Monday, 04 June 2012
The Terrible Billionaire Effect
What Citizens United hath wrought:
The media, the pundits and the Republicans themselves say they expect a billion dollars to be spent to elect Mitt Romney president. Think of it: a billion dollars and what sane people could do with that amount of excess dough.
Although the limit on individual contributions to candidates remains $2500, the 2010 Citizens United Supreme Court decision allows unlimited amounts of money to flow to organizations that openly campaign for candidates.
"'I have lots of money, and can give it legally now,' Texas billionaire and top GOP moneyman Harold Simmons recently bragged to The Wall Street Journal. 'Just never to Democrats.'"

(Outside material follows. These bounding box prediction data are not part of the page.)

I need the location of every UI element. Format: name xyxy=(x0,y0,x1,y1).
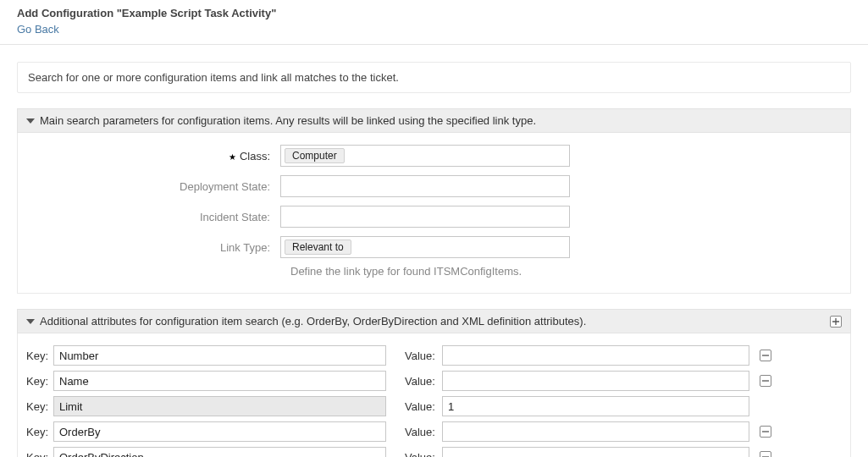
svg-marker-1 xyxy=(26,319,35,324)
value-input[interactable] xyxy=(442,447,749,457)
main-search-title: Main search parameters for configuration… xyxy=(40,114,536,127)
label-deployment-state: Deployment State: xyxy=(26,180,280,193)
content-area: Search for one or more configuration ite… xyxy=(0,45,868,457)
remove-attribute-button[interactable] xyxy=(760,350,771,361)
attribute-row: Key:Value: xyxy=(26,396,842,416)
required-star-icon: ★ xyxy=(229,152,236,162)
value-input[interactable] xyxy=(442,396,749,416)
main-search-section: Main search parameters for configuration… xyxy=(17,108,851,294)
minus-icon xyxy=(761,377,770,385)
remove-attribute-button[interactable] xyxy=(760,375,771,387)
minus-icon xyxy=(761,427,770,436)
attribute-row: Key:Value: xyxy=(26,447,842,457)
additional-attributes-title: Additional attributes for configuration … xyxy=(40,315,586,328)
add-attribute-button[interactable] xyxy=(830,316,842,328)
link-type-tag[interactable]: Relevant to xyxy=(285,240,351,255)
row-class: ★Class: Computer xyxy=(26,145,842,167)
value-label: Value: xyxy=(405,451,442,458)
value-label: Value: xyxy=(405,375,442,388)
class-tag[interactable]: Computer xyxy=(285,148,345,163)
key-input[interactable] xyxy=(53,371,386,391)
key-input[interactable] xyxy=(53,421,386,442)
value-input[interactable] xyxy=(442,371,749,391)
key-input[interactable] xyxy=(53,447,386,457)
value-input[interactable] xyxy=(442,345,749,366)
incident-state-select[interactable] xyxy=(280,206,570,228)
additional-attributes-section: Additional attributes for configuration … xyxy=(17,309,851,457)
main-search-body: ★Class: Computer Deployment State: Incid xyxy=(17,133,851,294)
go-back-link[interactable]: Go Back xyxy=(17,21,851,37)
remove-attribute-button[interactable] xyxy=(760,451,771,457)
key-label: Key: xyxy=(26,426,53,438)
link-type-select[interactable]: Relevant to xyxy=(280,236,570,258)
key-input[interactable] xyxy=(53,345,386,366)
minus-icon xyxy=(761,351,770,360)
page-header: Add Configuration "Example Script Task A… xyxy=(0,0,868,45)
row-link-type: Link Type: Relevant to xyxy=(26,236,842,258)
remove-attribute-button[interactable] xyxy=(760,426,771,438)
row-deployment-state: Deployment State: xyxy=(26,175,842,197)
class-select[interactable]: Computer xyxy=(280,145,570,167)
plus-icon xyxy=(832,317,840,326)
label-class: ★Class: xyxy=(26,150,280,162)
additional-attributes-header[interactable]: Additional attributes for configuration … xyxy=(17,309,851,333)
info-bar: Search for one or more configuration ite… xyxy=(17,62,851,93)
attribute-row: Key:Value: xyxy=(26,421,842,442)
key-label: Key: xyxy=(26,451,53,458)
additional-attributes-body: Key:Value:Key:Value:Key:Value:Key:Value:… xyxy=(17,333,851,457)
attribute-row: Key:Value: xyxy=(26,371,842,391)
caret-down-icon xyxy=(26,317,35,326)
value-input[interactable] xyxy=(442,421,749,442)
key-input xyxy=(53,396,386,416)
minus-icon xyxy=(761,453,770,457)
key-label: Key: xyxy=(26,350,53,362)
key-label: Key: xyxy=(26,400,53,413)
attribute-row: Key:Value: xyxy=(26,345,842,366)
main-search-header[interactable]: Main search parameters for configuration… xyxy=(17,108,851,133)
label-link-type: Link Type: xyxy=(26,241,280,254)
caret-down-icon xyxy=(26,117,35,125)
row-incident-state: Incident State: xyxy=(26,206,842,228)
key-label: Key: xyxy=(26,375,53,388)
value-label: Value: xyxy=(405,426,442,438)
svg-marker-0 xyxy=(26,118,35,124)
deployment-state-select[interactable] xyxy=(280,175,570,197)
value-label: Value: xyxy=(405,400,442,413)
link-type-help: Define the link type for found ITSMConfi… xyxy=(290,265,842,278)
page-title: Add Configuration "Example Script Task A… xyxy=(17,5,851,21)
value-label: Value: xyxy=(405,350,442,362)
label-incident-state: Incident State: xyxy=(26,211,280,223)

That quotation is from a current story in Rolling Stone magazine by Tim Dickinson listing names and details of 16 right wing billionaires who have each given at least $1 million to organizations that want to elect Romney.
Dickinson has done some extraordinary work pulling together information about these 16 men, each one intending to spend more money than most individuals earn in a lifetime to buy influence with the White House. And if the purchase goes through, they expect to be rewarded, says Dickinson, in some specific ways.
One of them wants permission to bury radioactive waste from 36 states in Texas. Another wants to limit jury awards against home builders who do shoddy work. The Marriott brothers want two things: control of immigration reform to ensure a supply of legal workers for their hotels along with continued government subsidies for luxury travel for executives.
Oh, and get this one – Julian Robertson, Jr., writes Dickinson, wants to further lower taxes on rich people:
”Robertson has embraced tax avoidance as a lifestyle: in 2000, despite living and working in Manhattan, he logged 182 days outside the city – often racing to flee town by midnight – to avoid paing local income tax.
“Also admits to seeking direct access to the president: 'I would expect Mitt Romney to speak to me occasionally,' he has said.”
And so on. Who are these people? Well, they are a bunch of rich, old, white guys. In total, 69 percent (11 of them) are older than 60 including three octogenarians which doesn't speak well for old people in general.
There are no women, no blacks, no Asians, no Hispanics. And they believe their wealth entitles them to own the executive branch of government.
Who knows how much they are contributing to Senate and House races, but they expect to buy Congress too and these are only 16 billionaires – there are a whole lot more who generally roll in the same political direction.
In the context of this obscene amount of money, I know it sounds quaint but whatever happened to “one man, one vote”?
We the people are now stuck in a classic catch-22: even if there are any political candidates more concerned with the good of the country and its people than amassing their own wealth, they cannot compete effectively in an election without selling their souls to billionaires.
Of course, there is nothing to do but keep trying to push back against the money tsunami. In my own small way, I will do that but I have little hope and no useful ideas for removing the billionaire effect from American politics.
Can you tell I've been in a bad mood all weekend? Anyway, you should go read Tim Dickinson's list just to know some details of the people who believe their wealth entitles them to own the government and, thereby, the American people.